Below are some entries. Count the lines where "desde" appears and state only that number.
Source material below:
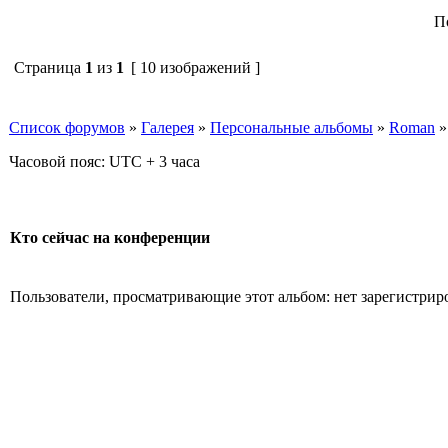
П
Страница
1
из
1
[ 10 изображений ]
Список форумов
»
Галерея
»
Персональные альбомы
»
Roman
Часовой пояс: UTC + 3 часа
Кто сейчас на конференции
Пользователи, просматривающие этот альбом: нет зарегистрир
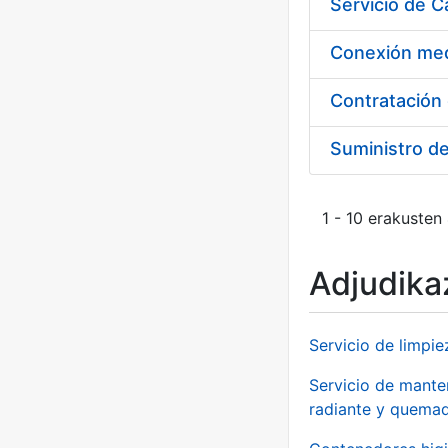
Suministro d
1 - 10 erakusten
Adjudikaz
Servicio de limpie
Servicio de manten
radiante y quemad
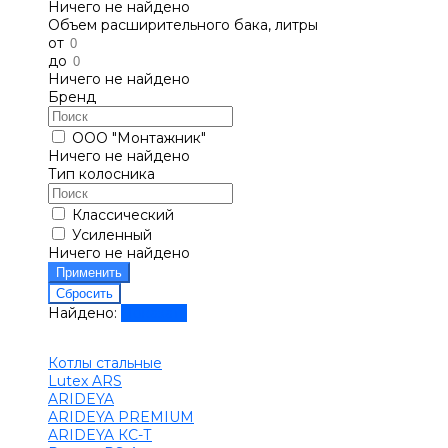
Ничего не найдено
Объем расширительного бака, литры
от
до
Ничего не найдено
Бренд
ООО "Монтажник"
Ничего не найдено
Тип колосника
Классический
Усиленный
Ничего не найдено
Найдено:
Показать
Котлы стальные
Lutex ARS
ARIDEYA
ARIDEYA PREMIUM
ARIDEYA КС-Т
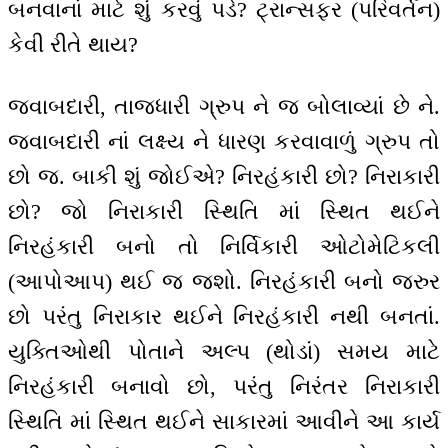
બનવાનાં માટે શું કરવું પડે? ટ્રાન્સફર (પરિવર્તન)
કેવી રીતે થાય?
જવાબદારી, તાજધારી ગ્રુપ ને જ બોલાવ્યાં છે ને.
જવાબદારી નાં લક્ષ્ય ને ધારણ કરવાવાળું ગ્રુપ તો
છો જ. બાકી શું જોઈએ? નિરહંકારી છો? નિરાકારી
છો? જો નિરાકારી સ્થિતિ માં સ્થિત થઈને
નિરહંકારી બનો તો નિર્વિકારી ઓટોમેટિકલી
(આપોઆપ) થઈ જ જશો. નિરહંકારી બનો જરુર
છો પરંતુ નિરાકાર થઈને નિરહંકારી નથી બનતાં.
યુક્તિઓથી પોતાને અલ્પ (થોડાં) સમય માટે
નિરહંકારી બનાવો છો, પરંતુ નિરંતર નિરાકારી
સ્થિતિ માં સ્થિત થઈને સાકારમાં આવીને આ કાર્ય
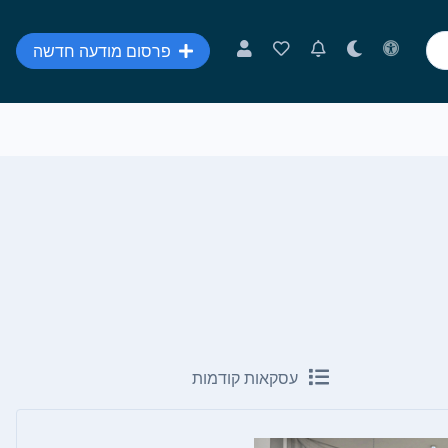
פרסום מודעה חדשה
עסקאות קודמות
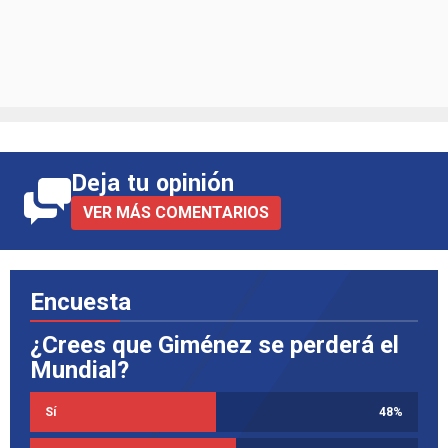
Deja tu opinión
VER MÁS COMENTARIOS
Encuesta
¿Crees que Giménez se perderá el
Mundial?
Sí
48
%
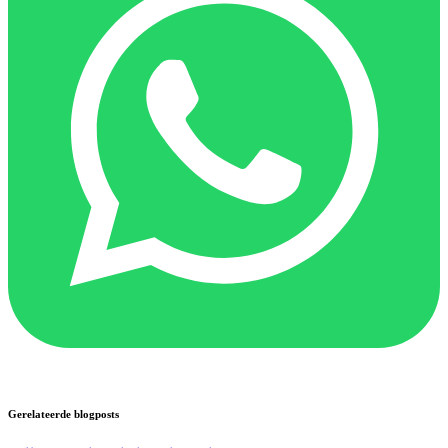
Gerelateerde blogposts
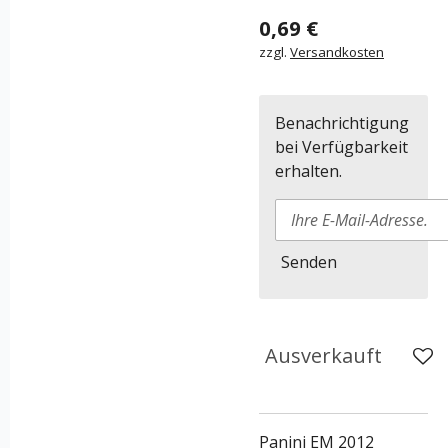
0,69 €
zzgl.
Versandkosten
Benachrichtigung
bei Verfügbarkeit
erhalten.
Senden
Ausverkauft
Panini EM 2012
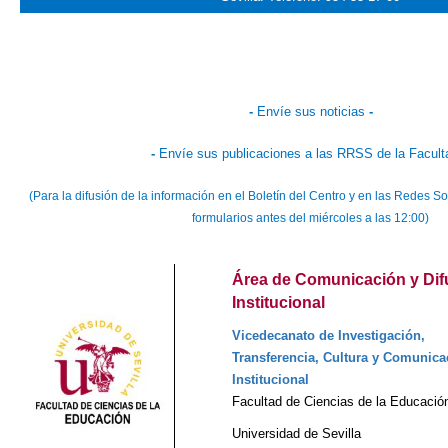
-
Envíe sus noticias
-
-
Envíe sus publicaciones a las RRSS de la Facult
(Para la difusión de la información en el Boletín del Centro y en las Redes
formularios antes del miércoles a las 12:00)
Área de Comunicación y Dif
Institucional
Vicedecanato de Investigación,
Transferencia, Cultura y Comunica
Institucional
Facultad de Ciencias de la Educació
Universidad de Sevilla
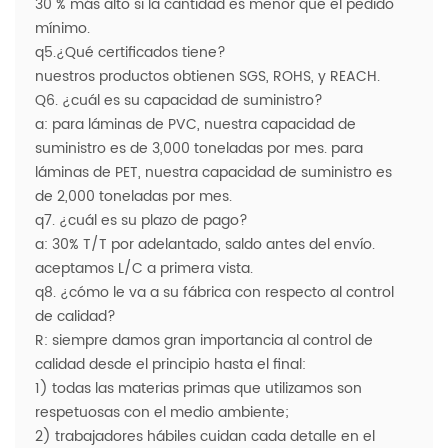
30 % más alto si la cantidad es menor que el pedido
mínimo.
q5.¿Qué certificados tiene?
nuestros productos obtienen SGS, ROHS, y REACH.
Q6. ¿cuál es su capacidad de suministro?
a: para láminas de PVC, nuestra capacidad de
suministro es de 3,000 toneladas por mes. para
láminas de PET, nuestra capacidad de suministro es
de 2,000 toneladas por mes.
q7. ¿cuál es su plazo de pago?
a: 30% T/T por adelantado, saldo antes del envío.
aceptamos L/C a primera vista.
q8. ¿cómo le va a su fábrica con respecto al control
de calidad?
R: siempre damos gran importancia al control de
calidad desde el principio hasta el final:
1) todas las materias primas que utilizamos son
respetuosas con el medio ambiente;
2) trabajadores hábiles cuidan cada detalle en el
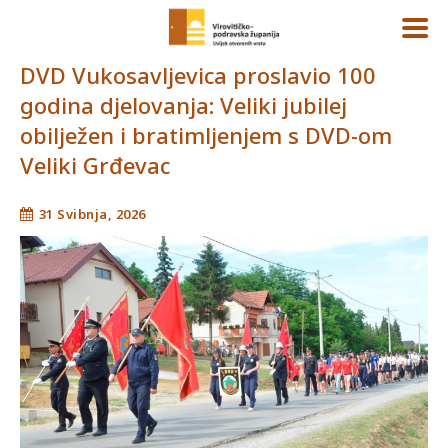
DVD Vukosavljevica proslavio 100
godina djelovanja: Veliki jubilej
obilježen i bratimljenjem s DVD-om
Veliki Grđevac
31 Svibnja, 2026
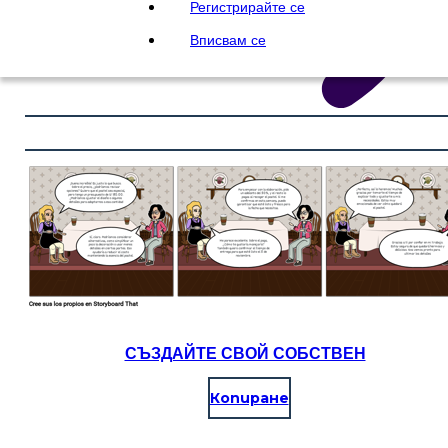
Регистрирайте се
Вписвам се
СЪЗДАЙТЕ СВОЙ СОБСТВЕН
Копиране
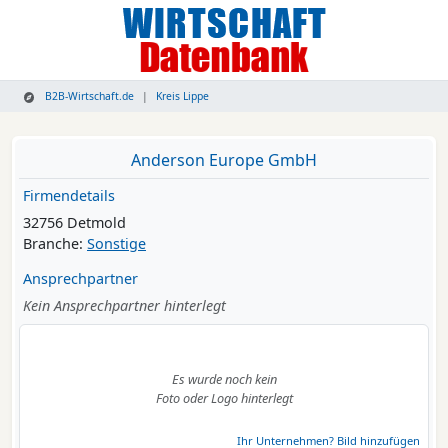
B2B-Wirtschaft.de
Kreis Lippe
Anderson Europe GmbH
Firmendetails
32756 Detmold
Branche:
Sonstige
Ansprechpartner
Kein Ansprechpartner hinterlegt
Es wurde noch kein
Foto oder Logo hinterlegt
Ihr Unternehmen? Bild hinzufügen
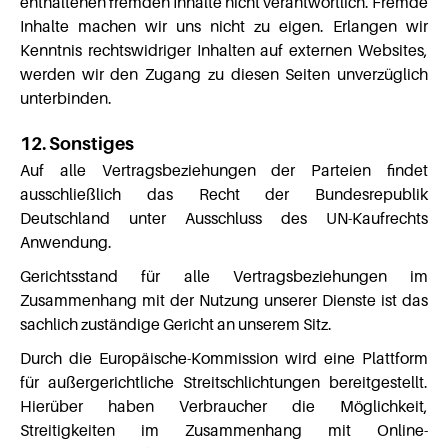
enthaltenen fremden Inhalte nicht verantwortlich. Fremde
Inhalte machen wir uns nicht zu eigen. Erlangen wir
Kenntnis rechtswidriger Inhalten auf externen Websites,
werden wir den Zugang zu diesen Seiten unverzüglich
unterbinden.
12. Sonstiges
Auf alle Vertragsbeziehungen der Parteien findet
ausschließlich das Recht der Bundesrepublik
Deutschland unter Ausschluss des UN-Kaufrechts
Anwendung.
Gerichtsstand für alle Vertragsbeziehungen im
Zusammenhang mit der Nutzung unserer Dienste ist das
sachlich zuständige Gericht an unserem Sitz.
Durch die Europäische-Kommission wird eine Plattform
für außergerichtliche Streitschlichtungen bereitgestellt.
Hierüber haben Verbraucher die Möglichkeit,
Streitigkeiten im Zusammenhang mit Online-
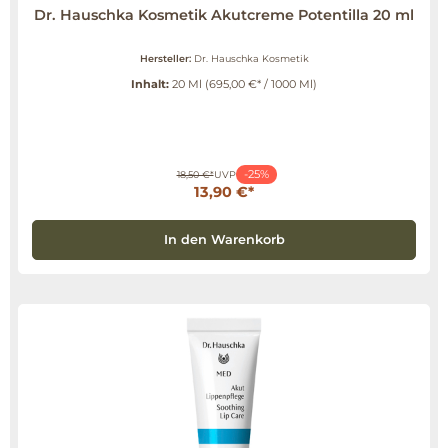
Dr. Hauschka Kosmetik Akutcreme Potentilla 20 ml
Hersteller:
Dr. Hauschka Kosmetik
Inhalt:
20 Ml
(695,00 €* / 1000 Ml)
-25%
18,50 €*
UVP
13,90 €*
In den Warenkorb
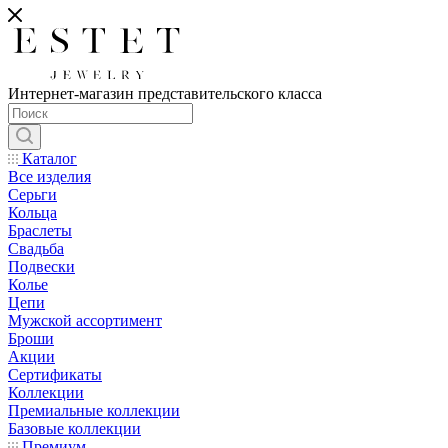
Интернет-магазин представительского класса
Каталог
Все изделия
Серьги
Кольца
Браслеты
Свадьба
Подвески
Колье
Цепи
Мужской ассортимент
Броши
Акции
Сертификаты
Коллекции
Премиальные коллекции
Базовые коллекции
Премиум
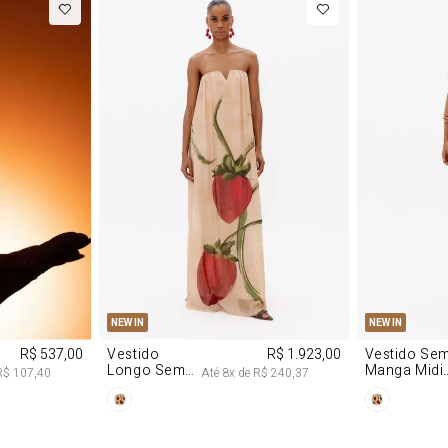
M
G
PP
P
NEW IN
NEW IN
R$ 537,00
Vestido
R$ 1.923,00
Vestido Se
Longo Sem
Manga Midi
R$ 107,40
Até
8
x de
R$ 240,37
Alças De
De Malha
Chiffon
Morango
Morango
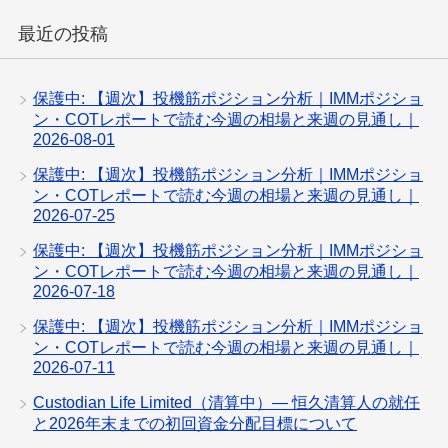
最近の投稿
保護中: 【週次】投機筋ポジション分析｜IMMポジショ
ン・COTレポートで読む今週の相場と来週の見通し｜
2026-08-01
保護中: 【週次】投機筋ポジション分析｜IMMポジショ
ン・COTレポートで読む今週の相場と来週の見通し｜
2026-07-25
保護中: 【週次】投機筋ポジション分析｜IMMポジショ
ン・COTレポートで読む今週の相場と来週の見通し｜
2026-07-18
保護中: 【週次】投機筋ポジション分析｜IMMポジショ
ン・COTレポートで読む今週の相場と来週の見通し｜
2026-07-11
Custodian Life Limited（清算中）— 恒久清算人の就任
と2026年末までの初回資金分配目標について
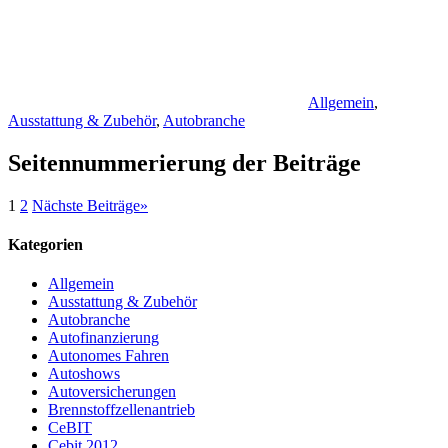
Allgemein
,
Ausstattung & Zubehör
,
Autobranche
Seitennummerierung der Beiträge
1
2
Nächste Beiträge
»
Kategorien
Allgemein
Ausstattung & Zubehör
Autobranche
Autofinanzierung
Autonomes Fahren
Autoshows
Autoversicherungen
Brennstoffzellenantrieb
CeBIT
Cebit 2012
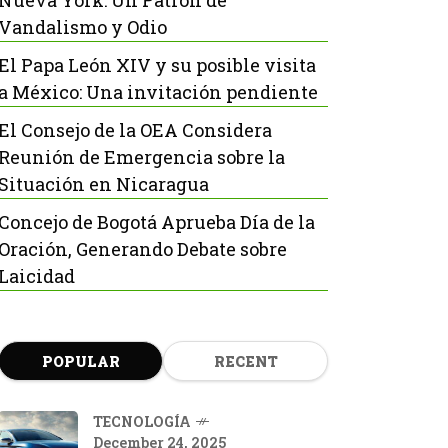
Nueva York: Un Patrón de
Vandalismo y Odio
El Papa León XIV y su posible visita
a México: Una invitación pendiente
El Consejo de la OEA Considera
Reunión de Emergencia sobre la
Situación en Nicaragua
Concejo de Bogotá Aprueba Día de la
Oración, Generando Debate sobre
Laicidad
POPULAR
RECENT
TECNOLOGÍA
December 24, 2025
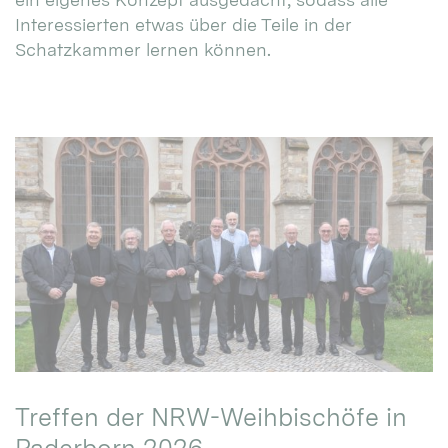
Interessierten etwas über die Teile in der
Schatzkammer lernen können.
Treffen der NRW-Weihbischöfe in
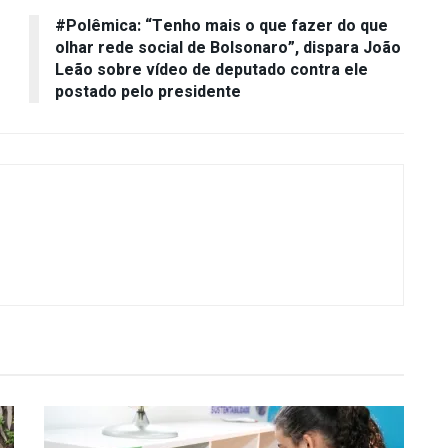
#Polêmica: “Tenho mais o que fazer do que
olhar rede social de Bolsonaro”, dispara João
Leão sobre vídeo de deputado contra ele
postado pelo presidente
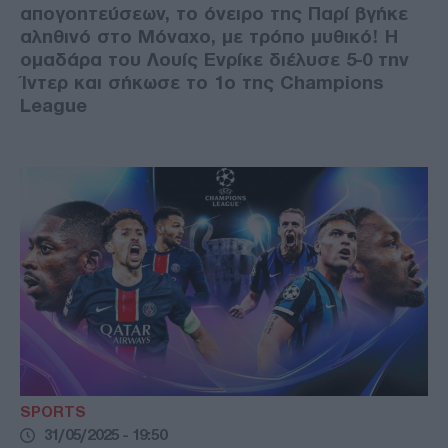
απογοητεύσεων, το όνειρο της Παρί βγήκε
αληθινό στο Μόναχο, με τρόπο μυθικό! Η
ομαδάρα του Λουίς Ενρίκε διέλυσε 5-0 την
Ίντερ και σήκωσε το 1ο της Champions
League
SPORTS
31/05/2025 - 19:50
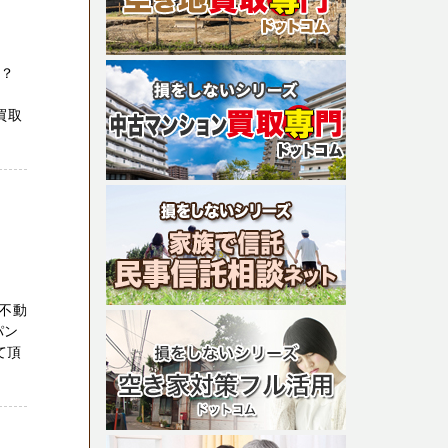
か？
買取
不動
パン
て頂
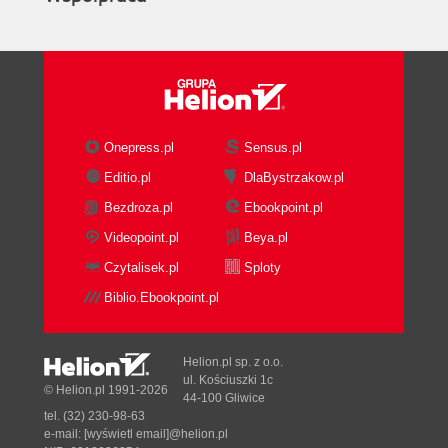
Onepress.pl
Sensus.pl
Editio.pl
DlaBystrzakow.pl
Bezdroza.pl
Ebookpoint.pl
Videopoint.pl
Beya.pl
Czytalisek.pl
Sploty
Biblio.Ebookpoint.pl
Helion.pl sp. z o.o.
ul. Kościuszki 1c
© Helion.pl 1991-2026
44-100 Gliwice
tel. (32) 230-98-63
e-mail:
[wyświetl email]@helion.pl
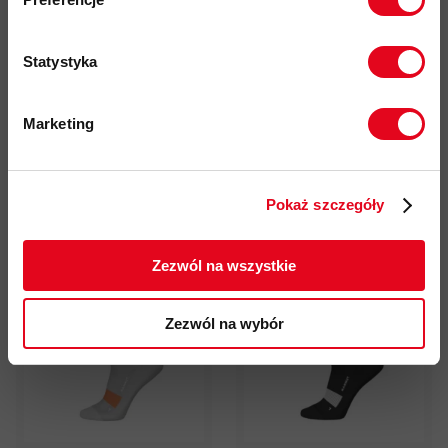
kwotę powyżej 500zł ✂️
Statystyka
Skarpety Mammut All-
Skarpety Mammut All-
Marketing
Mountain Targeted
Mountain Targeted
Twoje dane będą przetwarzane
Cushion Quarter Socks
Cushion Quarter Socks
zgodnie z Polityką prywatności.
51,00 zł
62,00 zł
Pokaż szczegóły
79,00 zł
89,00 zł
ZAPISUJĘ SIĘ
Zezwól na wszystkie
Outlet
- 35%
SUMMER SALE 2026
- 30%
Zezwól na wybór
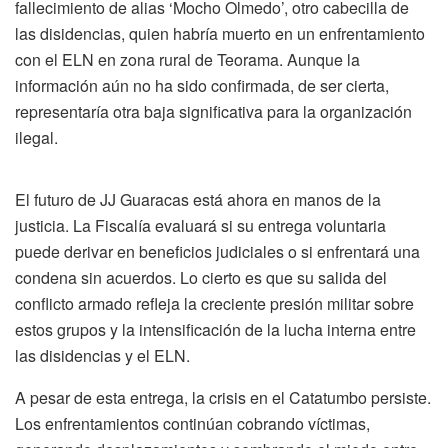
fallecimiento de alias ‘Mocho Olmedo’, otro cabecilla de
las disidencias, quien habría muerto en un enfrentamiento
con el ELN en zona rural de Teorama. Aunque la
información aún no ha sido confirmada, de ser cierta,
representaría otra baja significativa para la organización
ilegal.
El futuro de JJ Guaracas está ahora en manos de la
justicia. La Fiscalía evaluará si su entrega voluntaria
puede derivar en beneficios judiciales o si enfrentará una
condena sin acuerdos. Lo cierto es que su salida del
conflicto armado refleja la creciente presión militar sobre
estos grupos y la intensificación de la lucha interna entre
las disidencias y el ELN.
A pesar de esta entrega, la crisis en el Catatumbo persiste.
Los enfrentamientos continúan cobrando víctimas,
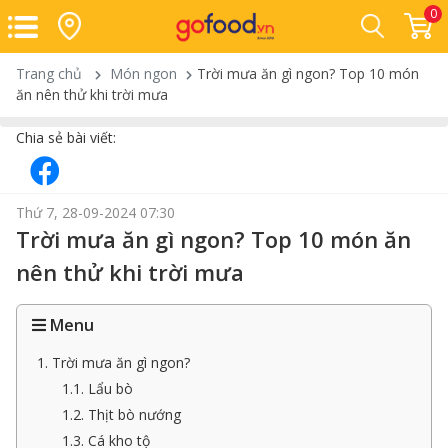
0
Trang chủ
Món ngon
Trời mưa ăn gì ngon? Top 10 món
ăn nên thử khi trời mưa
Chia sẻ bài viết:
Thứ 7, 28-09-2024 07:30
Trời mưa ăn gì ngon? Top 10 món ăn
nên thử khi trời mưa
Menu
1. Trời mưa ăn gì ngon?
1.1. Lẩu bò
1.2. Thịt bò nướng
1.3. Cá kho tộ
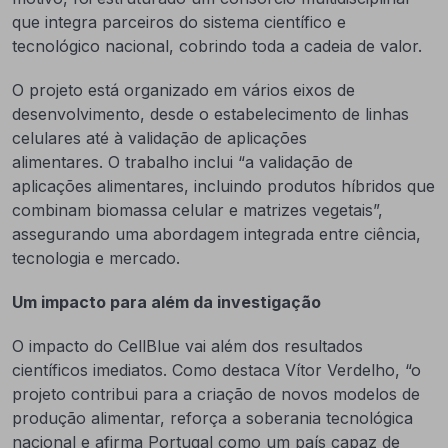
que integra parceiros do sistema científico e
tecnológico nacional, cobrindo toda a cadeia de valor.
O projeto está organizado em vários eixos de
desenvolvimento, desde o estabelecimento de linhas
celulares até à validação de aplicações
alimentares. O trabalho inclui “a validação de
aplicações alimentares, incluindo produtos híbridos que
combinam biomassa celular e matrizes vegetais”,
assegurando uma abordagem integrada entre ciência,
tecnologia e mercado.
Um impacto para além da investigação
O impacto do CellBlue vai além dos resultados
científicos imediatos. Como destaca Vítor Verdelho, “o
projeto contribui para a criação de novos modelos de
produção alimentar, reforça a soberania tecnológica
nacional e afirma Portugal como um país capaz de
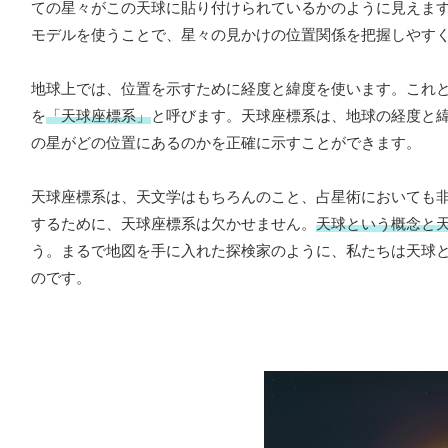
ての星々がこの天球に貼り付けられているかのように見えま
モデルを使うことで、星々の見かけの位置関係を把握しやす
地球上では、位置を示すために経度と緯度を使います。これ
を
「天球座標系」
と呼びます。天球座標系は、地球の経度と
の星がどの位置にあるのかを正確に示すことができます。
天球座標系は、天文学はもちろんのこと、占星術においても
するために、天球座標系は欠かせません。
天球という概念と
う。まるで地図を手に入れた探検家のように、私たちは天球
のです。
End of Source material.
### Response to the exercise
2